(WTNH) -- You've heard it from News 8 and consumer experts frequently -- if something seems to good to be true, it probably is. That's certainly true when it comes to home improvement repair scams.
The website Scambusters.org lists a few of what it calls the most common home improvement scams, including the "Special Deal, Today Only" scam.
Says Scambusters; "Beware of a contractor who says he is just passing through the neighborhood, has materials left over from another job or wants his payment up front. These kinds of "repair" artists show up in droves after storms or other disasters that have damaged homes...
"Sometimes they talk a homeowner into unnecessary repairs. Or worse, if allowed to enter the home, some will create more damage so they can repair this as well!"
Other 'common schemes used to make a quick buck' include:
- Driveway Sealant
- Chimney Repair
- Hot Tar Roofing
- Duct Cleaning
Click on http://www.scambusters.org/homeimprovement.html for the full explanation and Scambusters' recommendations.
Another common scam involves chimney cleaning. The Connecticut Department of Consumer Protection issued an advisory on that back in the spring of 2010. "While chimney sweeping is not considered home improvement, the chimney sweep may find problems needing repair. Chimney repairs are home improvement, and anyone offering to perform chimney repair or replacement must have a Connecticut home improvement registration." Read more here.

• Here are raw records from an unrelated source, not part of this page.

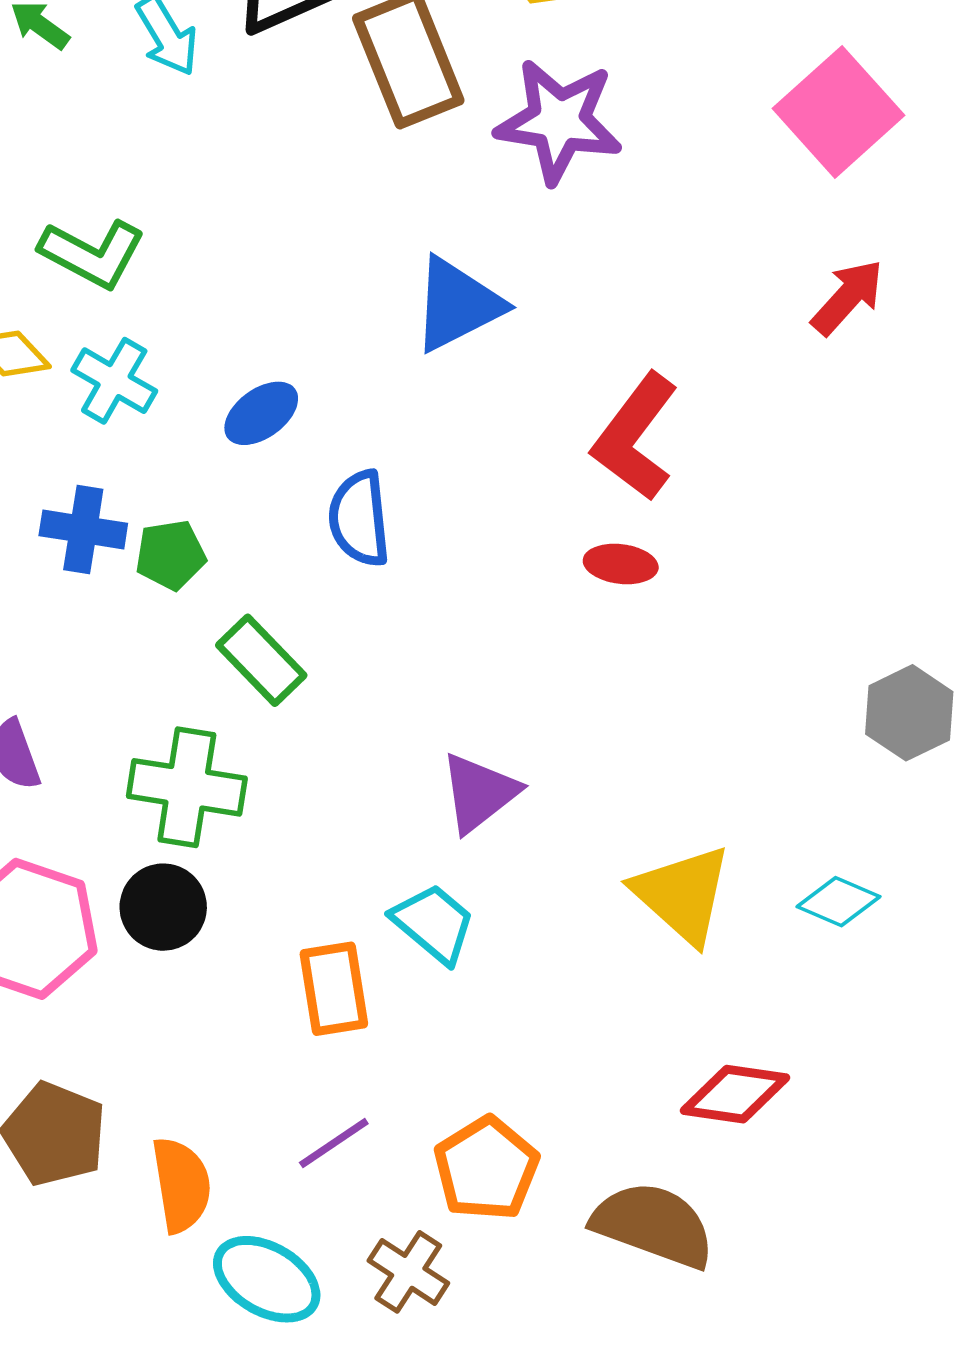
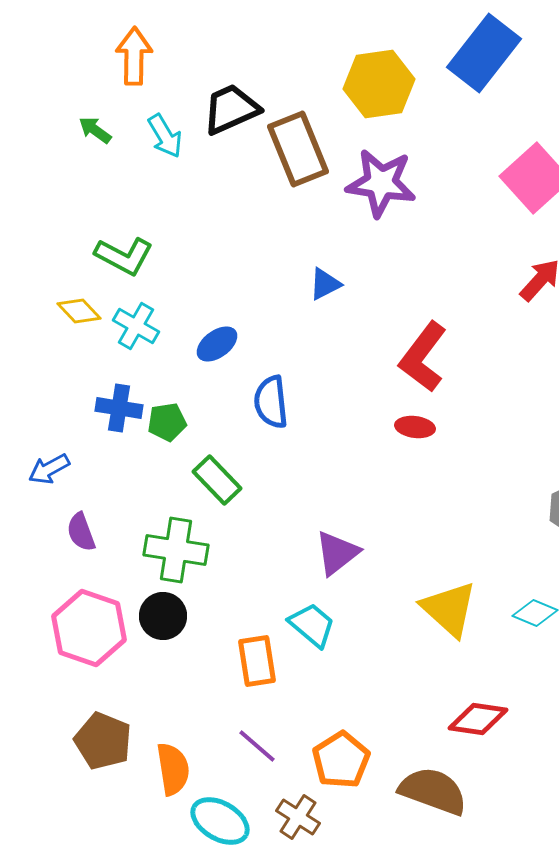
blue triangle: (457, 304) -> (325, 284), size x0.6
purple line: (334, 1143) -> (257, 746), turned 75

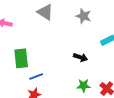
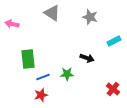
green star: (84, 86) -> (67, 74), moved

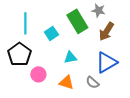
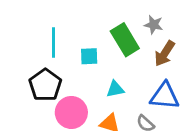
cyan square: (51, 33) -> (89, 56), turned 32
blue triangle: (106, 62) -> (165, 96), turned 35
pink circle: (38, 74) -> (71, 112), size x1.5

The Better Business Bureau also warns against dealing with someone who says they have materials left over from another job. "This is a common ploy of fly-by-night operators or handymen who are based out-of-state and use their pick-up trucks as their place of business," the BBB says. Read more here
According to the Federal Trade Commission , home and business owners who truly need to hire a contractor should:
- Ask for copies of the contractor's general liability and worker's compensation insurance.
- Check the contractor's identification and references.
- Avoid paying more than the minimum in advance.
- Deal with reputable people in their communities.
- Call local law enforcement and the Better Business Bureau if you suspect a con.
If you want to know if a Connecticut contractor has a license, go to the Connecticut eLicense website at www.elicense.ct.gov and search by a contractor's name or look up a license number.